Following changes to the Consumer Credit Act (CCA) last year, it is now a criminal offence to carry out any credit-related activity without the necessary authorisation by the Financial Conduct Authority (FCA).

How is this affecting brokers? Well, given that only 28 of more than 1,300 brokers that are part of the National Association of Commercial Finance Brokers (NACFB) are unregulated, it’s probable that most are already covered.

However, a small number of brokers have taken the decision not to be regulated by the FCA. For these brokers, it is important that they guard against any of their activities being classified as regulated credit activity.

For clarification, credit broking is defined as the effecting of introductions of individuals desiring to obtain credit or who desire to obtain goods on hire, to persons carrying on a consumer credit/hire business.
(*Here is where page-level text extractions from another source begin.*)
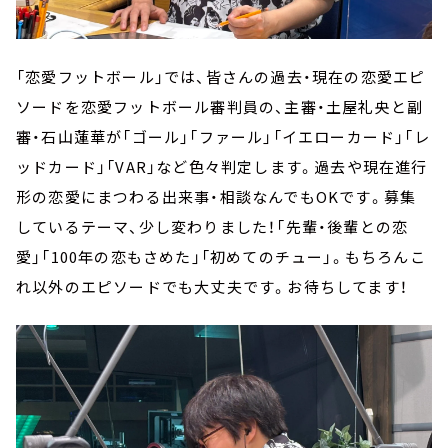
「恋愛フットボール」では、皆さんの過去・現在の恋愛エピ
ソードを恋愛フットボール審判員の、主審・土屋礼央と副
審・石山蓮華が「ゴール」「ファール」「イエローカード」「レ
ッドカード」「VAR」など色々判定します。過去や現在進行
形の恋愛にまつわる出来事・相談なんでもOKです。募集
しているテーマ、少し変わりました！「先輩・後輩との恋
愛」「100年の恋もさめた」「初めてのチュー」。もちろんこ
れ以外のエピソードでも大丈夫です。お待ちしてます！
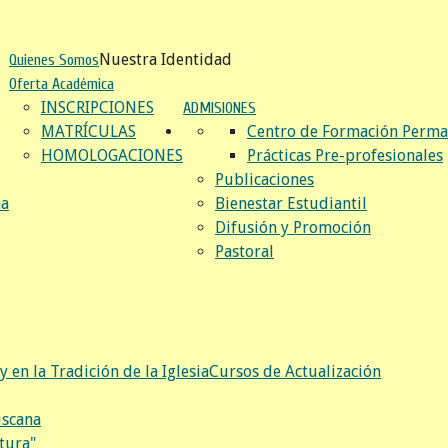
Nuestra Identidad
Quienes Somos
Oferta Académica
INSCRIPCIONES
ADMISIONES
MATRÍCULAS
Centro de Formación Perma
HOMOLOGACIONES
Prácticas Pre-profesionales
Publicaciones
na
Bienestar Estudiantil
Difusión y Promoción
Pastoral
y en la Tradición de la Iglesia
Cursos de Actualización
iscana
tura"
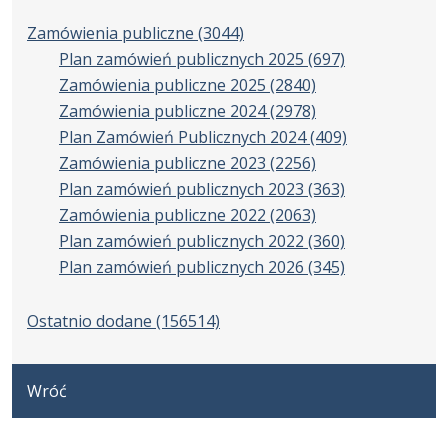
Zamówienia publiczne
(3044)
Plan zamówień publicznych 2025
(697)
Zamówienia publiczne 2025
(2840)
Zamówienia publiczne 2024
(2978)
Plan Zamówień Publicznych 2024
(409)
Zamówienia publiczne 2023
(2256)
Plan zamówień publicznych 2023
(363)
Zamówienia publiczne 2022
(2063)
Plan zamówień publicznych 2022
(360)
Plan zamówień publicznych 2026
(345)
Ostatnio dodane
(156514)
Wróć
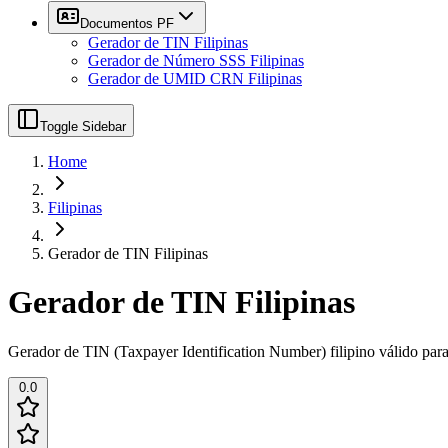
Documentos PF
Gerador de TIN Filipinas
Gerador de Número SSS Filipinas
Gerador de UMID CRN Filipinas
Toggle Sidebar
Home
Filipinas
Gerador de TIN Filipinas
Gerador de TIN Filipinas
Gerador de TIN (Taxpayer Identification Number) filipino válido para 
0.0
For these purposes, “individuals” also means partnerships of two or three people, and incorporated bodies.

Steering clear of regulated activity

There’s little room for interpretation. The moment a client is introduced to another broker with the aim of ensuring they get the funding they need, it’s deemed as credit broking. And it counts as regulated activity whether or not the eventual commercial loan falls outside regulation.

Credit broking also includes introducing individuals looking for credit to finance property acquisitions that will be secured on land, even though that would include facilities provided under agreements exempt from the CCA.
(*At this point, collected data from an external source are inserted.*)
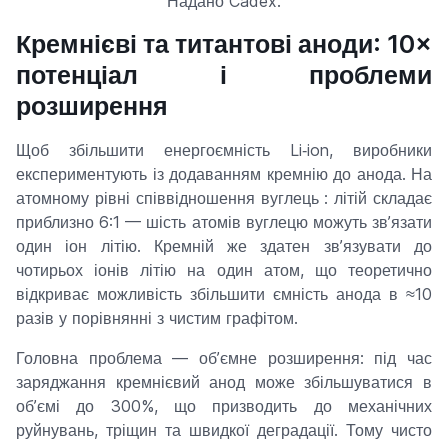
Надано Cadex.
Кремнієві та титантові аноди: 10×
потенціал і проблеми
розширення
Щоб збільшити енергоємність Li‑ion, виробники
експериментують із додаванням кремнію до анода. На
атомному рівні співвідношення вуглець : літій складає
приблизно 6:1 — шість атомів вуглецю можуть зв’язати
один іон літію. Кремній же здатен зв’язувати до
чотирьох іонів літію на один атом, що теоретично
відкриває можливість збільшити ємність анода в ≈10
разів у порівнянні з чистим графітом.
Головна проблема — об’ємне розширення: під час
заряджання кремнієвий анод може збільшуватися в
об’ємі до 300%, що призводить до механічних
руйнувань, тріщин та швидкої деградації. Тому чисто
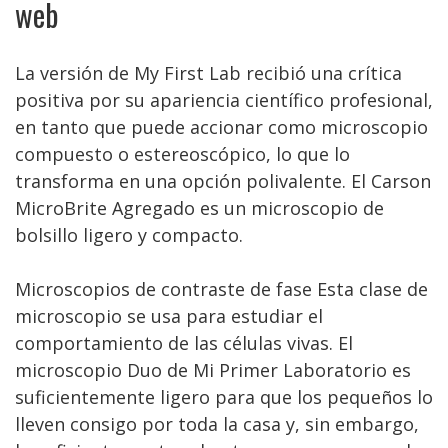
web
La versión de My First Lab recibió una crítica
positiva por su apariencia científico profesional,
en tanto que puede accionar como microscopio
compuesto o estereoscópico, lo que lo
transforma en una opción polivalente. El Carson
MicroBrite Agregado es un microscopio de
bolsillo ligero y compacto.
Microscopios de contraste de fase Esta clase de
microscopio se usa para estudiar el
comportamiento de las células vivas. El
microscopio Duo de Mi Primer Laboratorio es
suficientemente ligero para que los pequeños lo
lleven consigo por toda la casa y, sin embargo,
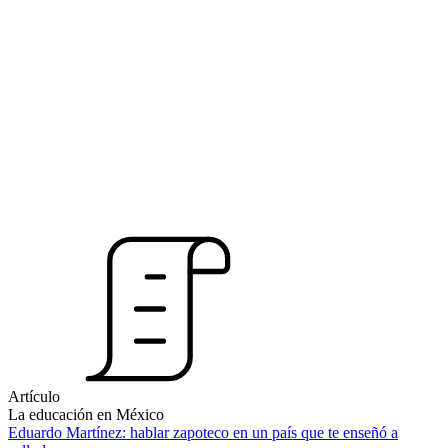
Artículo
La educación en México
Eduardo Martínez: hablar zapoteco en un país que te enseñó a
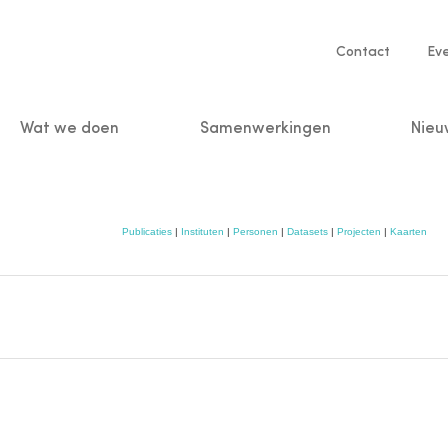
Service
Contact
Ev
navigatio
Wat we doen
Samenwerkingen
Nieu
n
Publicaties
|
Instituten
|
Personen
|
Datasets
|
Projecten
|
Kaarten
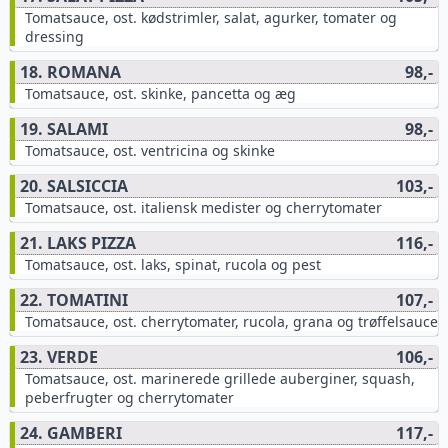
Tomatsauce, ost. kødstrimler, salat, agurker, tomater og
dressing
18. ROMANA
98,-
Tomatsauce, ost. skinke, pancetta og æg
19. SALAMI
98,-
Tomatsauce, ost. ventricina og skinke
20. SALSICCIA
103,-
Tomatsauce, ost. italiensk medister og cherrytomater
21. LAKS PIZZA
116,-
Tomatsauce, ost. laks, spinat, rucola og pest
22. TOMATINI
107,-
Tomatsauce, ost. cherrytomater, rucola, grana og trøffelsauce
23. VERDE
106,-
Tomatsauce, ost. marinerede grillede auberginer, squash,
peberfrugter og cherrytomater
24. GAMBERI
117,-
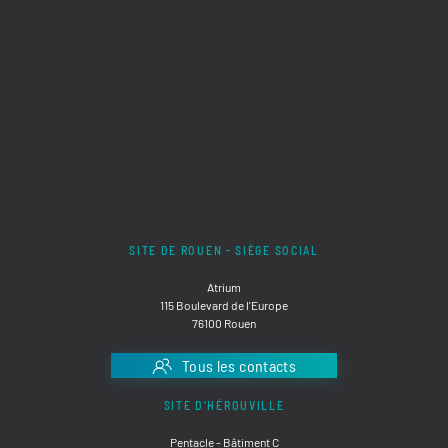
SITE DE ROUEN - SIÈGE SOCIAL
Atrium
115 Boulevard de l'Europe
76100 Rouen
Tous les contacts
SITE D'HÉROUVILLE
Pentacle - Bâtiment C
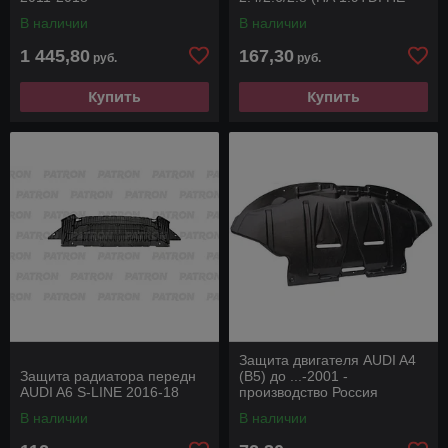
СТАНОВИТСЯ!)
В наличии
В наличии
1 445,80
167,30
руб.
руб.
Купить
Купить
Защита двигателя AUDI A4
Защита радиатора передн
(B5) до ...-2001 -
AUDI A6 S-LINE 2016-18
производство Россия
В наличии
В наличии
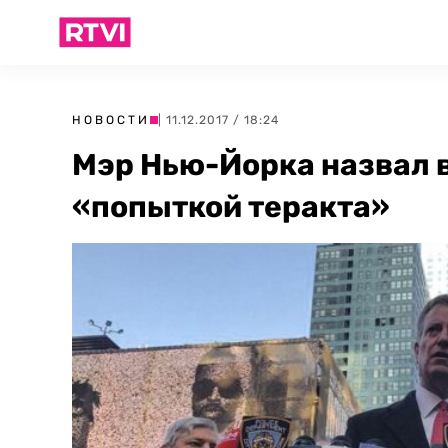
НОВОСТИ
| 11.12.2017 / 18:24
Мэр Нью-Йорка назвал 
«попыткой теракта»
In fact, in order for unregulated brokers to remain outside the scope of these FCA rules. They must only accept business and effect introductions from customers who are limited companies or public limited companies.

Authorised brokers and the FCA

The rules mean that it’s actually very difficult to be helpful to small businesses without being regulated by the FCA – which is one reason why so many have sought authorisation. But even for these brokers, there are other considerations to pay attention to.

For example, those brokers that have appointed introducer appointed representatives (IARs) or appointed representatives (ARs) also need to make sure they fall on the right side of the guidelines.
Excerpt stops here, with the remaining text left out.